- _Work task_
Could you retype the records word for word but without any pictures?
<<<<
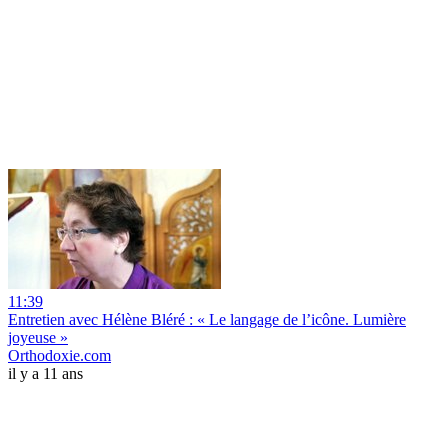
11:39
Entretien avec Hélène Bléré : « Le langage de l’icône. Lumière
joyeuse »
Orthodoxie.com
il y a 11 ans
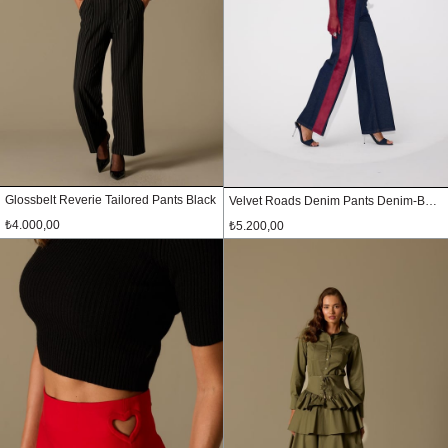
Glossbelt Reverie Tailored Pants Black
Velvet Roads Denim Pants Denim-Burgundy
₺4.000,00
₺5.200,00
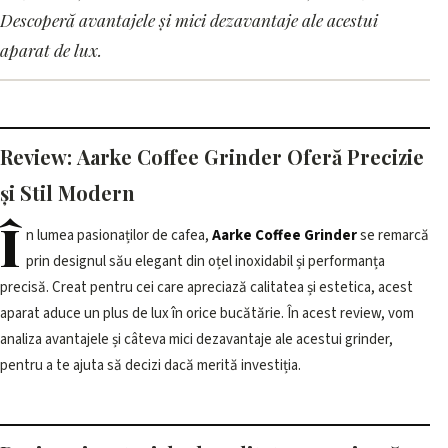
Oferă Precizie și Stil Modern
Descoperă avantajele și mici dezavantaje ale acestui
aparat de lux.
15 mai 2026, 08:01 · 3 min citire
Review: Aarke Coffee Grinder Oferă Precizie
și Stil Modern
Î
n lumea pasionaților de cafea,
Aarke Coffee Grinder
se remarcă
prin designul său elegant din oțel inoxidabil și performanța
precisă. Creat pentru cei care apreciază calitatea și estetica, acest
aparat aduce un plus de lux în orice bucătărie. În acest review, vom
analiza avantajele și câteva mici dezavantaje ale acestui grinder,
pentru a te ajuta să decizi dacă merită investiția.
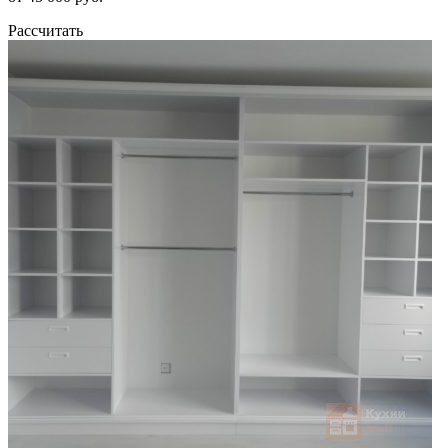
Рассчитать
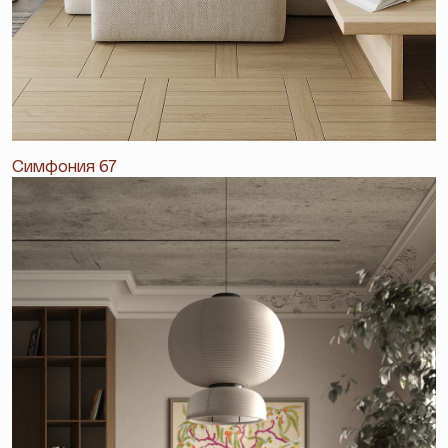
Симфония 67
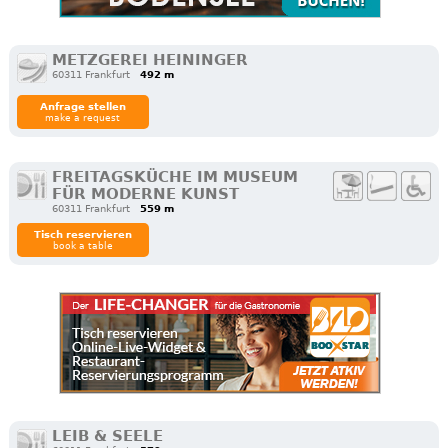
METZGEREI HEININGER
60311 Frankfurt
492 m
Anfrage stellen
make a request
FREITAGSKÜCHE IM MUSEUM
FÜR MODERNE KUNST
60311 Frankfurt
559 m
Tisch reservieren
book a table
LEIB & SEELE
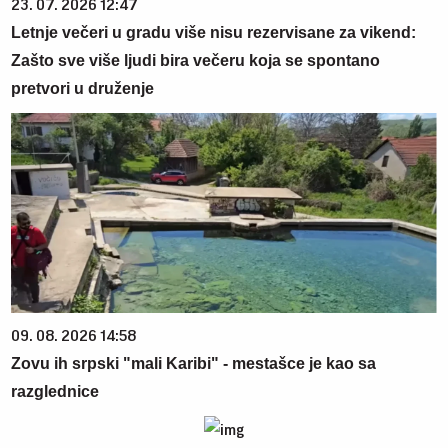
23. 07. 2026 12:47
Letnje večeri u gradu više nisu rezervisane za vikend:
Zašto sve više ljudi bira večeru koja se spontano
pretvori u druženje
09. 08. 2026 14:58
Zovu ih srpski "mali Karibi" - mestašce je kao sa
razglednice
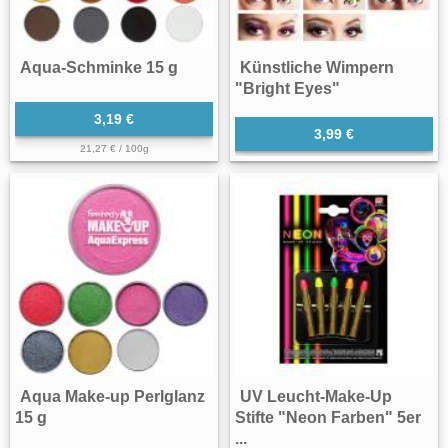
Aqua-Schminke 15 g
Künstliche Wimpern
"Bright Eyes"
3,19 €
3,99 €
21,27 € / 100g
Aqua Make-up Perlglanz
UV Leucht-Make-Up
15 g
Stifte "Neon Farben" 5er
...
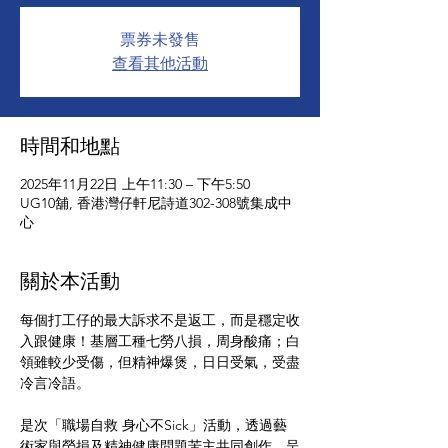
票券未發售
查看其他活動
時間和地點
2025年11月22日 上午11:30 – 下午5:50
UG10舖, 香港灣仔軒尼詩道302-308號集成中
心
關於本活動
每個打工仔的最大訴求不是返工，而是穩定收
入跟健康！基層工種七勞八損，周身酸痛；白
領雖較少受傷，但精神爆煲，日日受氣，受盡
冷言冷語。
是次「職場自救 身心不Sick」活動，透過藝
術家與勞損及精神健康問題苦主共同創作，呈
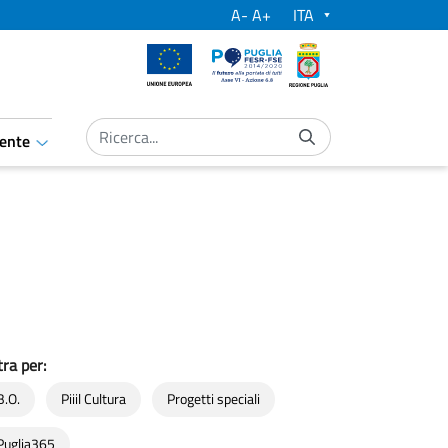
A-
A+
Unione Europea
Por Puglia
Regione Puglia
submit language
ente
aret.open.submenu
tra per:
B.O.
Piiil Cultura
Progetti speciali
Puglia365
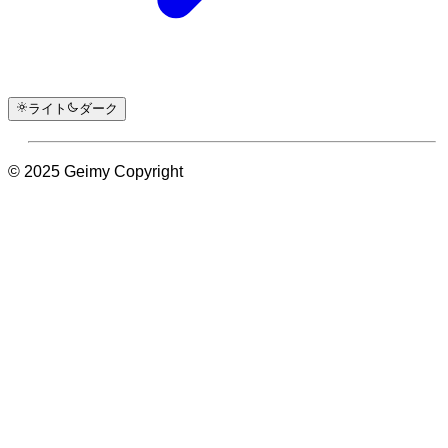
ライト
ダーク
© 2025 Geimy Copyright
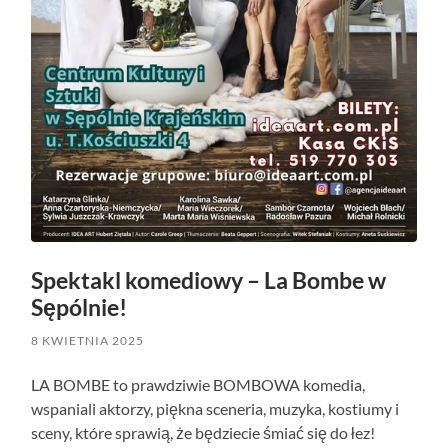
Spektakl komediowy – La Bombe w
Sępólnie!
8 KWIETNIA 2025
LA BOMBE to prawdziwie BOMBOWA komedia,
wspaniali aktorzy, piękna sceneria, muzyka, kostiumy i
sceny, które sprawią, że będziecie śmiać się do łez!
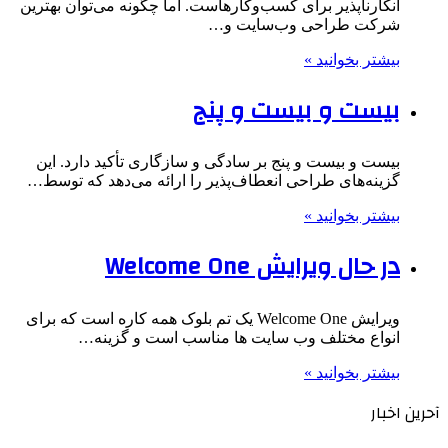
انکارناپذیر برای کسب‌وکارهاست. اما چگونه می‌توان بهترین
شرکت طراحی وب‌سایت و…
بیشتر بخوانید »
بیست و بیست و پنج
بیست و بیست و پنج بر سادگی و سازگاری تأکید دارد. این
گزینه‌های طراحی انعطاف‌پذیر را ارائه می‌دهد که توسط…
بیشتر بخوانید »
در حال ویرایش Welcome One
ویرایش Welcome One یک تم بلوک همه کاره است که برای
انواع مختلف وب سایت ها مناسب است و گزینه…
بیشتر بخوانید »
آحرین اخبار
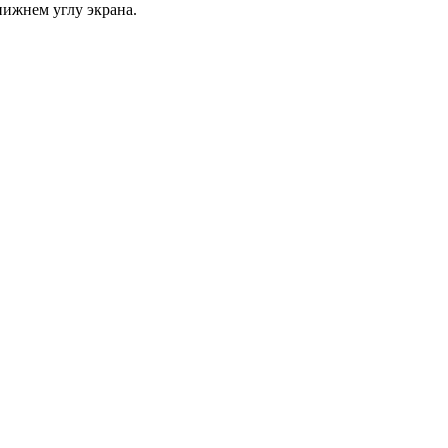
нижнем углу экрана.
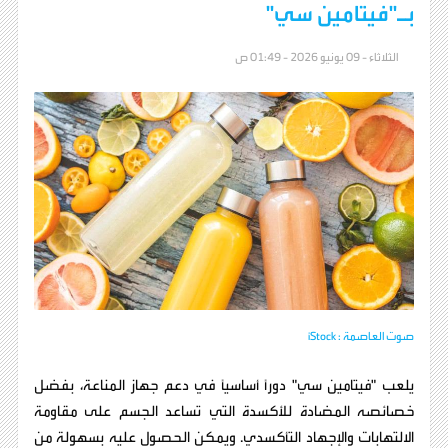
بـ"فيتامين سي"
الثلاثاء - 09 يونيو 2026 - 01:49 ص
صوت العاصمة : iStock
يلعب "فيتامين سي" دورًا أساسيًا في دعم جهاز المناعة، بفضل
خصائصه المضادة للأكسدة التي تساعد الجسم على مقاومة
الالتهابات والإجهاد التأكسدي. ويمكن الحصول عليه بسهولة من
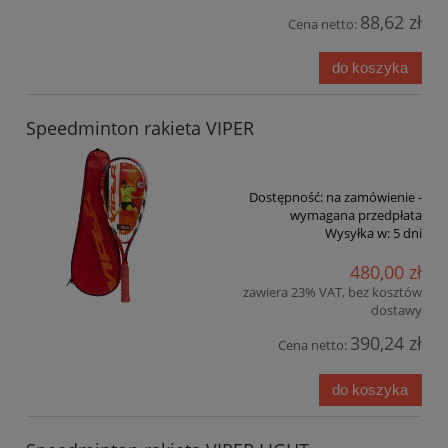
88,62 zł
Cena netto:
do koszyka
Speedminton rakieta VIPER
Dostępność:
na zamówienie -
wymagana przedpłata
Wysyłka w:
5 dni
480,00 zł
zawiera 23% VAT, bez kosztów
dostawy
390,24 zł
Cena netto:
do koszyka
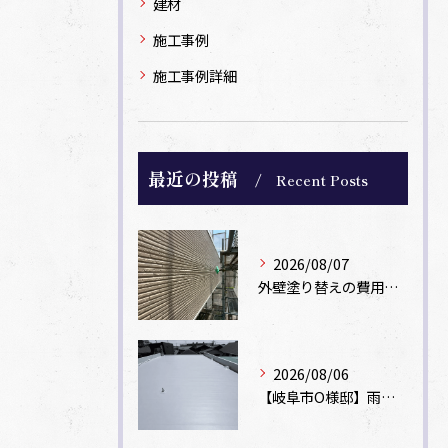
建材
施工事例
施工事例詳細
最近の投稿
Recent Posts
2026/08/07
外壁塗り替えの費用相場は？坪数別の価格目安と安く抑えるコツ【一級塗装士解説】
2026/08/06
【岐阜市O様邸】雨漏りを解消！塩ビシート機械固定工法による屋根防水工事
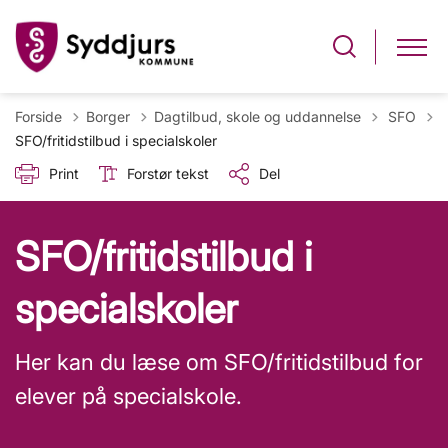
Tilbage til
Forside
Borger
Dagtilbud, skole og uddannelse
SFO
SFO/fritidstilbud i specialskoler
Print
Forstør tekst
Del
SFO/fritidstilbud i
specialskoler
Her kan du læse om SFO/fritidstilbud for
elever på specialskole.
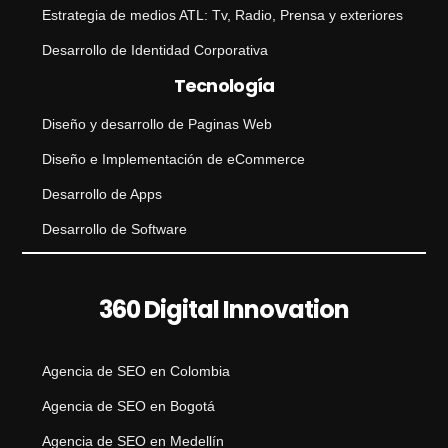
Estrategia de medios ATL: Tv, Radio, Prensa y exteriores
Desarrollo de Identidad Corporativa
Tecnología
Diseño y desarrollo de Paginas Web
Diseño e Implementación de eCommerce
Desarrollo de Apps
Desarrollo de Software
360 Digital Innovation
Agencia de SEO en Colombia
Agencia de SEO en Bogotá
Agencia de SEO en Medellín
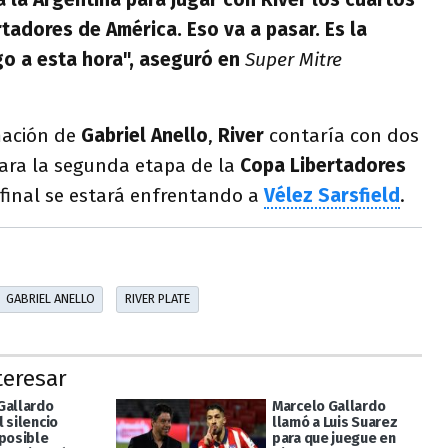
rtadores de América. Eso va a pasar. Es la
go a esta hora", aseguró en
Super Mitre
mación de
Gabriel Anello
,
River
contaría con dos
para la segunda etapa de la
Copa Libertadores
final se estará enfrentando a
Vélez Sarsfield
.
GABRIEL ANELLO
RIVER PLATE
teresar
Gallardo
Marcelo Gallardo
 silencio
llamó a Luis Suarez
 posible
para que juegue en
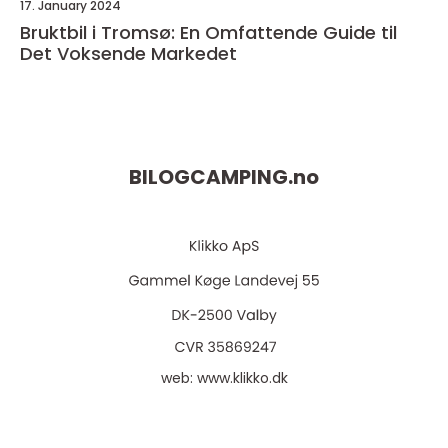
17. January 2024
Bruktbil i Tromsø: En Omfattende Guide til
Det Voksende Markedet
BILOGCAMPING.
no
web:
www.klikko.dk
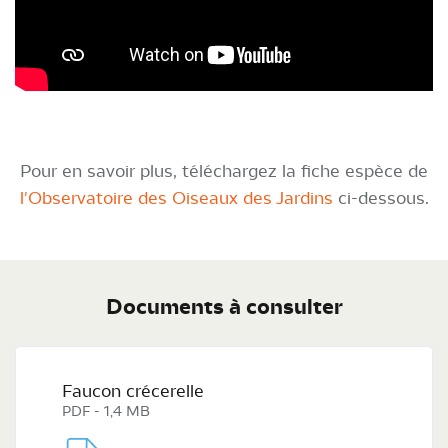
Pour en savoir plus, téléchargez la fiche espèce de
l'Observatoire des Oiseaux des Jardins
ci-dessous.
Documents à consulter
Faucon crécerelle
PDF - 1,4 MB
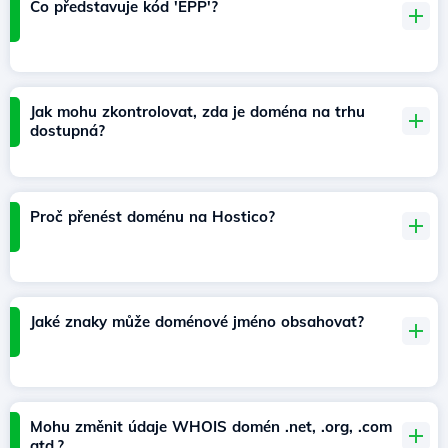
Co představuje kód 'EPP'?
Jak mohu zkontrolovat, zda je doména na trhu
dostupná?
Proč přenést doménu na Hostico?
Jaké znaky může doménové jméno obsahovat?
Mohu změnit údaje WHOIS domén .net, .org, .com
atd.?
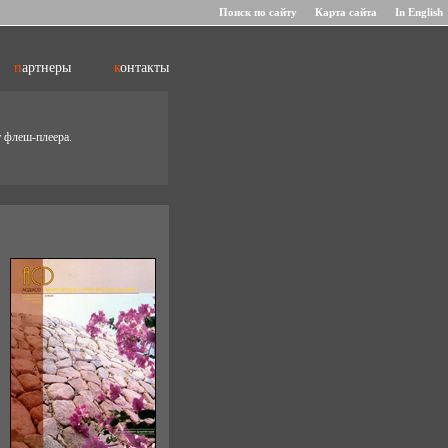
Поиск по сайту
Карта сайта
In English
партнеры
контакты
т флеш-плеера.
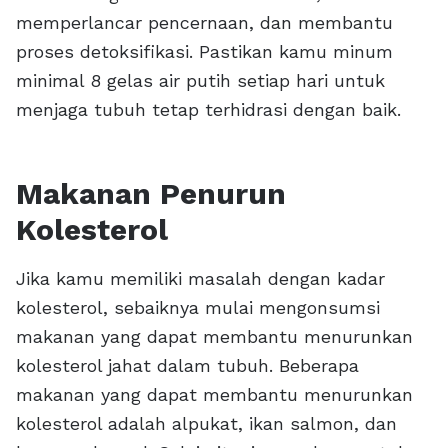
memperlancar pencernaan, dan membantu
proses detoksifikasi. Pastikan kamu minum
minimal 8 gelas air putih setiap hari untuk
menjaga tubuh tetap terhidrasi dengan baik.
Makanan Penurun
Kolesterol
Jika kamu memiliki masalah dengan kadar
kolesterol, sebaiknya mulai mengonsumsi
makanan yang dapat membantu menurunkan
kolesterol jahat dalam tubuh. Beberapa
makanan yang dapat membantu menurunkan
kolesterol adalah alpukat, ikan salmon, dan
>>>>
- _Result for this task_
11:39
Entretien avec Hélène Bléré : « Le langage de l’icône. Lumière
joyeuse »
Orthodoxie.com
il y a 11 ans
Glossbelt Reverie Tailored Pants Black
Velvet Roads Denim Pants Denim-Burgundy
₺4.000,00
₺5.200,00
Oferă Precizie și Stil Modern
Descoperă avantajele și mici dezavantaje ale acestui
aparat de lux.
15 mai 2026, 08:01 · 3 min citire
Review: Aarke Coffee Grinder Oferă Precizie
și Stil Modern
Î
n lumea pasionaților de cafea,
Aarke Coffee Grinder
se remarcă
prin designul său elegant din oțel inoxidabil și performanța
precisă. Creat pentru cei care apreciază calitatea și estetica, acest
aparat aduce un plus de lux în orice bucătărie. În acest review, vom
analiza avantajele și câteva mici dezavantaje ale acestui grinder,
pentru a te ajuta să decizi dacă merită investiția.
Рассчитать
Симфония 67
METZGEREI HEININGER
60311 Frankfurt
492 m
Anfrage stellen
make a request
FREITAGSKÜCHE IM MUSEUM
FÜR MODERNE KUNST
60311 Frankfurt
559 m
Tisch reservieren
book a table
LEIB & SEELE
23. 07. 2026 12:47
Letnje večeri u gradu više nisu rezervisane za vikend:
Zašto sve više ljudi bira večeru koja se spontano
pretvori u druženje
09. 08. 2026 14:58
Zovu ih srpski "mali Karibi" - mestašce je kao sa
razglednice
Aqua-Schminke 15 g
Künstliche Wimpern
"Bright Eyes"
3,19 €
3,99 €
21,27 € / 100g
Aqua Make-up Perlglanz
UV Leucht-Make-Up
15 g
Stifte "Neon Farben" 5er
...
票券未發售
查看其他活動
時間和地點
2025年11月22日 上午11:30 – 下午5:50
UG10舖, 香港灣仔軒尼詩道302-308號集成中
心
關於本活動
每個打工仔的最大訴求不是返工，而是穩定收
入跟健康！基層工種七勞八損，周身酸痛；白
領雖較少受傷，但精神爆煲，日日受氣，受盡
冷言冷語。
是次「職場自救 身心不Sick」活動，透過藝
術家與勞損及精神健康問題苦主共同創作，呈
A-
A+
Unione Europea
Por Puglia
Regione Puglia
submit language
ente
aret.open.submenu
tra per:
B.O.
Piiil Cultura
Progetti speciali
Puglia365
ライト
ダーク
© 2025 Geimy Copyright
Spektakl komediowy – La Bombe w
Sępólnie!
8 KWIETNIA 2025
LA BOMBE to prawdziwie BOMBOWA komedia,
wspaniali aktorzy, piękna sceneria, muzyka, kostiumy i
sceny, które sprawią, że będziecie śmiać się do łez!
انکارناپذیر برای کسب‌وکارهاست. اما چگونه می‌توان بهترین
شرکت طراحی وب‌سایت و…
بیشتر بخوانید »
بیست و بیست و پنج
بیست و بیست و پنج بر سادگی و سازگاری تأکید دارد. این
گزینه‌های طراحی انعطاف‌پذیر را ارائه می‌دهد که توسط…
بیشتر بخوانید »
در حال ویرایش Welcome One
ویرایش Welcome One یک تم بلوک همه کاره است که برای
انواع مختلف وب سایت ها مناسب است و گزینه…
بیشتر بخوانید »
آحرین اخبار
нижнем углу экрана.
بـ"فيتامين سي"
الثلاثاء - 09 يونيو 2026 - 01:49 ص
صوت العاصمة : iStock
يلعب "فيتامين سي" دورًا أساسيًا في دعم جهاز المناعة، بفضل
خصائصه المضادة للأكسدة التي تساعد الجسم على مقاومة
الالتهابات والإجهاد التأكسدي. ويمكن الحصول عليه بسهولة من
88,62 zł
Cena netto:
do koszyka
Speedminton rakieta VIPER
Dostępność:
na zamówienie -
wymagana przedpłata
Wysyłka w:
5 dni
480,00 zł
zawiera 23% VAT, bez kosztów
dostawy
390,24 zł
Cena netto:
do koszyka
建材
施工事例
施工事例詳細
最近の投稿
Recent Posts
2026/08/07
外壁塗り替えの費用相場は？坪数別の価格目安と安く抑えるコツ【一級塗装士解説】
2026/08/06
【岐阜市O様邸】雨漏りを解消！塩ビシート機械固定工法による屋根防水工事
Tilbage til
Forside
Borger
Dagtilbud, skole og uddannelse
SFO
SFO/fritidstilbud i specialskoler
Print
Forstør tekst
Del
SFO/fritidstilbud i
specialskoler
Her kan du læse om SFO/fritidstilbud for
elever på specialskole.
Estrategia de medios ATL: Tv, Radio, Prensa y exteriores
Desarrollo de Identidad Corporativa
Tecnología
Diseño y desarrollo de Paginas Web
Diseño e Implementación de eCommerce
Desarrollo de Apps
Desarrollo de Software
360 Digital Innovation
Agencia de SEO en Colombia
Agencia de SEO en Bogotá
Agencia de SEO en Medellín
rtadores de América. Eso va a pasar. Es la
go a esta hora", aseguró en
Super Mitre
mación de
Gabriel Anello
,
River
contaría con dos
para la segunda etapa de la
Copa Libertadores
final se estará enfrentando a
Vélez Sarsfield
.
GABRIEL ANELLO
RIVER PLATE
teresar
Gallardo
Marcelo Gallardo
 silencio
llamó a Luis Suarez
 posible
para que juegue en
17. January 2024
Bruktbil i Tromsø: En Omfattende Guide til
Det Voksende Markedet
BILOGCAMPING.
no
web:
www.klikko.dk
Pour en savoir plus, téléchargez la fiche espèce de
l'Observatoire des Oiseaux des Jardins
ci-dessous.
Documents à consulter
Faucon crécerelle
PDF - 1,4 MB
Co představuje kód 'EPP'?
Jak mohu zkontrolovat, zda je doména na trhu
dostupná?
Proč přenést doménu na Hostico?
Jaké znaky může doménové jméno obsahovat?
Mohu změnit údaje WHOIS domén .net, .org, .com
atd.?
Поиск по сайту
Карта сайта
In English
партнеры
контакты
т флеш-плеера.
memperlancar pencernaan, dan membantu
proses detoksifikasi. Pastikan kamu minum
minimal 8 gelas air putih setiap hari untuk
menjaga tubuh tetap terhidrasi dengan baik.
Makanan Penurun
Kolesterol
Jika kamu memiliki masalah dengan kadar
kolesterol, sebaiknya mulai mengonsumsi
makanan yang dapat membantu menurunkan
kolesterol jahat dalam tubuh. Beberapa
makanan yang dapat membantu menurunkan
kolesterol adalah alpukat, ikan salmon, dan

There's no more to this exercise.